ASSIGNMENT:
Find the line with "squid-cgi_6.6-1ubuntu5_s390x.deb (75, 2255)" in the entries below. Repeat it, every following line, and the line with "squid-openssl_5.9-0ubuntu0.22.04.5_ppc64el.deb (98, 1822)", exactly and with nothing added.
RECORDS TO PROCESS: Begin
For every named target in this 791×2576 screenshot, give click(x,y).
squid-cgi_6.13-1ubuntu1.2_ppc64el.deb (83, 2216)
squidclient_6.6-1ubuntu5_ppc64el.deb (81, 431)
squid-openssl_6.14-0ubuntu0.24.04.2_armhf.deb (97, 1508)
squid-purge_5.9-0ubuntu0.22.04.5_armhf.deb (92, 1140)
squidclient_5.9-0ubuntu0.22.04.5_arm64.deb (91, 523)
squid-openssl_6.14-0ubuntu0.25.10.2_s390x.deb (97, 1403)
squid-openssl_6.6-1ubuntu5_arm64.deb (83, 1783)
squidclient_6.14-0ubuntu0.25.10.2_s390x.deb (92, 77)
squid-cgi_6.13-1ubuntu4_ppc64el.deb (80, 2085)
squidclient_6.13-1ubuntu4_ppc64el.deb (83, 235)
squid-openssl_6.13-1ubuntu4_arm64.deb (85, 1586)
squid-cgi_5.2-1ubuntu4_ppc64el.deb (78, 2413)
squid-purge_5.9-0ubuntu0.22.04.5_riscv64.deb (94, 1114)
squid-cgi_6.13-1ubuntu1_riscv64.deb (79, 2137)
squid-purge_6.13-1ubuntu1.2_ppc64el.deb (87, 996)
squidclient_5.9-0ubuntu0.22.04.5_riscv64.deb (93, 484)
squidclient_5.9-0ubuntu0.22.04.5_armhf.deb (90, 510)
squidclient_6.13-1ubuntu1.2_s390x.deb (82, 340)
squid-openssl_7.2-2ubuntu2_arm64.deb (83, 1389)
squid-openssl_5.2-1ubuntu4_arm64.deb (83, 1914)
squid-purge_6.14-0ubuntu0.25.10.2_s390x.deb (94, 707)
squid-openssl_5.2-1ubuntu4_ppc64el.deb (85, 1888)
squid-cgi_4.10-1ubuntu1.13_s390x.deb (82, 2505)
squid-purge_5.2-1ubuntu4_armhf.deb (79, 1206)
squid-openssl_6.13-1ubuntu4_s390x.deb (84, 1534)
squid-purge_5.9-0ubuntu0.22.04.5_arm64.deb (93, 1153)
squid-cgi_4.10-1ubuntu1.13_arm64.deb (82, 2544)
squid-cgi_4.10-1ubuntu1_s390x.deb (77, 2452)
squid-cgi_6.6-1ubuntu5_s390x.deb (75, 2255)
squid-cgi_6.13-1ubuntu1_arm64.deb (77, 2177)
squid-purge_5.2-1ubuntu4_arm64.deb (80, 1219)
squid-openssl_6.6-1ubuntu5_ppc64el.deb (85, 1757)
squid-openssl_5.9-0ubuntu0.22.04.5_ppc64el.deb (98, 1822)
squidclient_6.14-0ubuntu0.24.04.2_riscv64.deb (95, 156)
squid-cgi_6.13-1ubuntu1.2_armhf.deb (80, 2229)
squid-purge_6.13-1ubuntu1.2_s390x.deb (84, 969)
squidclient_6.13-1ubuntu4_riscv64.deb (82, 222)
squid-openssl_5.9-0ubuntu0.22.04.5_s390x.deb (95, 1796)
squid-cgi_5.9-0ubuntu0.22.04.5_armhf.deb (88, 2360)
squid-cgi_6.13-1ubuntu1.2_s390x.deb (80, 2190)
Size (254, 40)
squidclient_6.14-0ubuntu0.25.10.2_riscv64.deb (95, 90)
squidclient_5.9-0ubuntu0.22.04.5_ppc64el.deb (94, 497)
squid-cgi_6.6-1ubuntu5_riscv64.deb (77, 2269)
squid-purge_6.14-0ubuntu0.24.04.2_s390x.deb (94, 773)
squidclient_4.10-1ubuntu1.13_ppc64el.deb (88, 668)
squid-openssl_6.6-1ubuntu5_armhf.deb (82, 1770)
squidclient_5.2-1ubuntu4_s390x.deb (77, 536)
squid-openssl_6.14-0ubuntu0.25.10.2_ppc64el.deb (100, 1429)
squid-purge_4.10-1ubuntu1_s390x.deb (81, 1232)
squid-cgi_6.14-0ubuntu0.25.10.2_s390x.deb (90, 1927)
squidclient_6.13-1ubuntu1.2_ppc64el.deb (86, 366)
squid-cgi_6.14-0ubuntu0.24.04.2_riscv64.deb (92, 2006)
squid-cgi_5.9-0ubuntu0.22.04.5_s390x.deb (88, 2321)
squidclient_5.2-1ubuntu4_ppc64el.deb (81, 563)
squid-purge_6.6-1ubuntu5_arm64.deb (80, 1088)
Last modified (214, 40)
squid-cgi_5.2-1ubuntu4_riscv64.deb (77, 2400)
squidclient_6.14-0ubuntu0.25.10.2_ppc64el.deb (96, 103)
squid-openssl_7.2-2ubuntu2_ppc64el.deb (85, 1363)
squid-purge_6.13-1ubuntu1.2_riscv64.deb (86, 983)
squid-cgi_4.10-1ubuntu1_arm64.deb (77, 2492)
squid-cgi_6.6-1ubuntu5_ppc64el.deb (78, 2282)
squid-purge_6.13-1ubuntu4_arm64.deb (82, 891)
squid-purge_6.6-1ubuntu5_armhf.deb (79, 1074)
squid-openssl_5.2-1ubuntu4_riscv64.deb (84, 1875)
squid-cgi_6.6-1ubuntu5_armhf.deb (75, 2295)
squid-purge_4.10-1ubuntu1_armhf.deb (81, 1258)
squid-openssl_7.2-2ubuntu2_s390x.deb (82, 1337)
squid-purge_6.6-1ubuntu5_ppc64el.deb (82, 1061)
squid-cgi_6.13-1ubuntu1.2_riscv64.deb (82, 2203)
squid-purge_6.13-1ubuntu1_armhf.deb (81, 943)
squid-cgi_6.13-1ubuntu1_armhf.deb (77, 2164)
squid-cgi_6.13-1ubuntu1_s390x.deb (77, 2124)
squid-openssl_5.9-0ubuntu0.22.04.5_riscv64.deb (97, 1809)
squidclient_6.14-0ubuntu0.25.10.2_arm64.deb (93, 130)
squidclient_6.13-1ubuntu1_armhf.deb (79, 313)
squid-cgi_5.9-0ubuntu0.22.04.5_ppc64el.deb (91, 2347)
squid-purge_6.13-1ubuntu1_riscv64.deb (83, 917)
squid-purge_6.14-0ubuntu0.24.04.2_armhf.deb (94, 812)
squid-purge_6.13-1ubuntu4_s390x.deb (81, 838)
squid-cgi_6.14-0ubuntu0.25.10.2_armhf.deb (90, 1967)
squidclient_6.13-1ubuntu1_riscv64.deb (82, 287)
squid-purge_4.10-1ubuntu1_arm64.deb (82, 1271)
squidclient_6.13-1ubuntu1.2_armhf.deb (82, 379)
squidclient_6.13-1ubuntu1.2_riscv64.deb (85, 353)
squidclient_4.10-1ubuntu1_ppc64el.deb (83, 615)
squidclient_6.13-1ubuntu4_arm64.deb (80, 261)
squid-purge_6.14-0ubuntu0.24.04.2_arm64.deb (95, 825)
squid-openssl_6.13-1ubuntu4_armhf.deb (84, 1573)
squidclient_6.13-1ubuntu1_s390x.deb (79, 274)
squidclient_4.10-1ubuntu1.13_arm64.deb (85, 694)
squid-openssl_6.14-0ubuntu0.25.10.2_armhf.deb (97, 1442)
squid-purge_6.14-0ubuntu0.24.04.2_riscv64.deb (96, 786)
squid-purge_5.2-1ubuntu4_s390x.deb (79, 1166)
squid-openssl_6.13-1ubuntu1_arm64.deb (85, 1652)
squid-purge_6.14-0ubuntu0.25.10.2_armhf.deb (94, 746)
RECORDS TO PROCESS: End
SOLVED EXERCISE:
squid-cgi_6.6-1ubuntu5_s390x.deb (75, 2255)
squid-cgi_6.13-1ubuntu1_arm64.deb (77, 2177)
squid-purge_5.2-1ubuntu4_arm64.deb (80, 1219)
squid-openssl_6.6-1ubuntu5_ppc64el.deb (85, 1757)
squid-openssl_5.9-0ubuntu0.22.04.5_ppc64el.deb (98, 1822)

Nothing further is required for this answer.